We revisited our schools, our homes, our friends' homes, and we even knocked on a few doors! We are still linked in many people's minds...we are "the girls", Terri and Jamie, and we received quite a few wide smiles and were greeted with some hugs too. Some things never change!
But the best part of going home was receiving a call after we had already left! An old friend had finally gotten home to find our message and was calling us back. Well, we were already 45 minutes away, what to do but TURN AROUND and head back!! And there was our old friend, laughing and happy to see us after so many years. Can you say THIRTY?!? We walked the neighborhood, recalling names and places and memories, as the sun set over the Elizabeth River and the familiar smell of the salt marsh floated on the evening air. We stood at the eighteenth hole of the golf course and laughed and talked as if we'd just seen each other yesterday because that is how friendship is-time doesn't change hearts that know each other. And this man, who was so much a part of our shared childhood, reminded us, just in being himself, of all the mercy, love, and grace that we each have the opportunity to share with the people in our lives.
What does it really cost us in the end to be kind? To love and to trust others? Even at the risk of someone hurting us?
There will always be people in our lives who take advantage of the grace we extend. There might be the odd person who hurts us with intent and malice much to our confusion. Some people are so broken on the inside that they don't know how to receive or give love only pain.
But we have a choice.
We can greet each day, each moment, acknowledging that others fail us just as we fail them, but determined to be cup-bearers of grace. We can choose to let Christ love through us even when we are out of our own personal resources of love. Jesus said when we saw Him, we actually saw the Father. Our flesh will never be able to love unconditionally. It wasn't created to. But Christ in us can and will if we will choose to trust Him. We can love regardless of what we receive from others because we do not give from what we receive from the world. We give out of what we carry within: a LIFE that is love, and Truth, and peace. We carry Grace in our spirits and we can dispense that life changing gift if we choose. WE ARE NOT WHO WE USED TO BE SINCE HIS LOVE CAME. We can live out of our safe place in His arms.

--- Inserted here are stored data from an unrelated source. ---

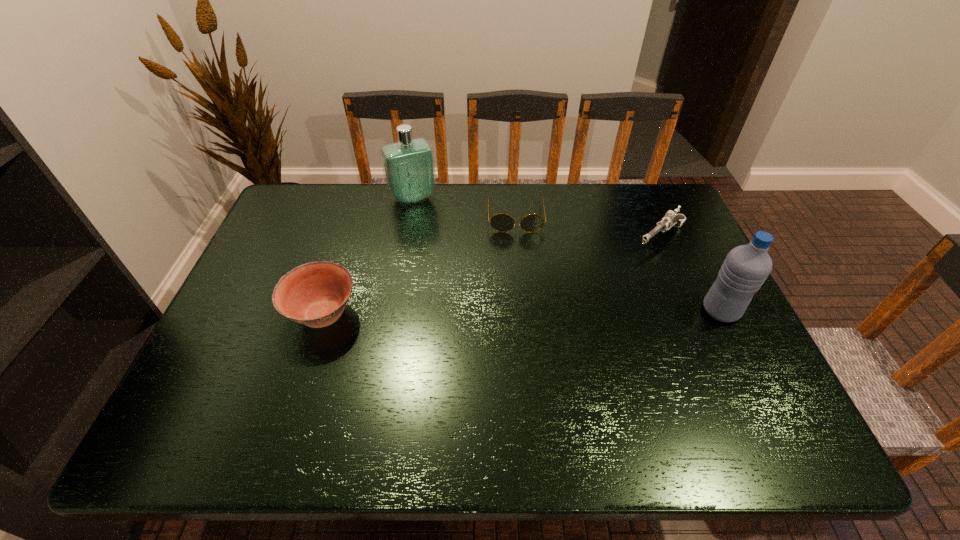 The width and height of the screenshot is (960, 540). I want to click on bowl, so click(x=315, y=294).

Identify the location of water bottle. This screenshot has height=540, width=960. (746, 267).

Where is `sunglasses`? sunglasses is located at coordinates (501, 222).

You are a GUI agent. You are given a task and a screenshot of the screen. Output one action in this format:
    pyautogui.click(x=<x>, y=<y>)
    Task: Click on the third object from left to right
    Image resolution: width=960 pixels, height=540 pixels.
    Given the screenshot: What is the action you would take?
    point(501,222)

Identify the location of gun. (670, 218).

Identify the location of perfume. The width and height of the screenshot is (960, 540). (408, 165).

I want to click on free space located on the right of the bowl, so click(x=466, y=315).

At what (x,y) coordinates should I click in order to perform the action: click on blank space located on the front of the water bottle. Please return your answer as a coordinate pair (x, y). Looking at the image, I should click on (761, 394).

Identify the location of free space located on the lenses of the sunglasses. (520, 292).

Identify the location of vacant area situated on the lenses of the sunglasses. Image resolution: width=960 pixels, height=540 pixels. (521, 303).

Thank you, Father, for sisters, roadtrips, your love manifesting through other people, crabbing on the river, High's double dip ice cream cones (bubblegum!!), "Portsmouth's Best She-crab Soup" prepared by the meanest boy I ever knew (He Loves Me, He Loves Me Not), football in the front yard, lifetimes friends, and life. Life is good. YOU ARE GOOD! Thank you for your grace that sometimes brings us back home to let two little girls find peace.